PROBLEM REQUIREMENTS » Please filter the data down to the lines that include the word "verwenden" and copy them.

Saved data entries:
Segment Open

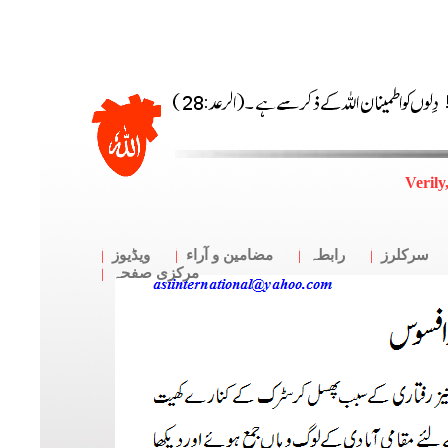
Verily
سرکلرز
رابطہ
مضامین و آراء
ویڈیوز
مرکزی صفحہ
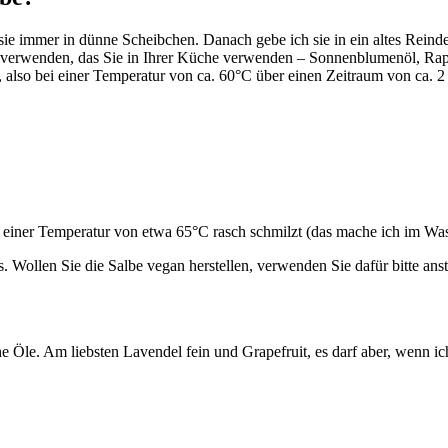
e sie immer in dünne Scheibchen. Danach gebe ich sie in ein altes Rei
ür verwenden, das Sie in Ihrer Küche verwenden – Sonnenblumenöl, Raps
also bei einer Temperatur von ca. 60°C über einen Zeitraum von ca. 
 einer Temperatur von etwa 65°C rasch schmilzt (das mache ich im Was
Wollen Sie die Salbe vegan herstellen, verwenden Sie dafür bitte anst
e Öle. Am liebsten Lavendel fein und Grapefruit, es darf aber, wenn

Segment Closed

RESULT BELOW »
ür verwenden, das Sie in Ihrer Küche verwenden – Sonnenblumenöl, Raps
Wollen Sie die Salbe vegan herstellen, verwenden Sie dafür bitte anst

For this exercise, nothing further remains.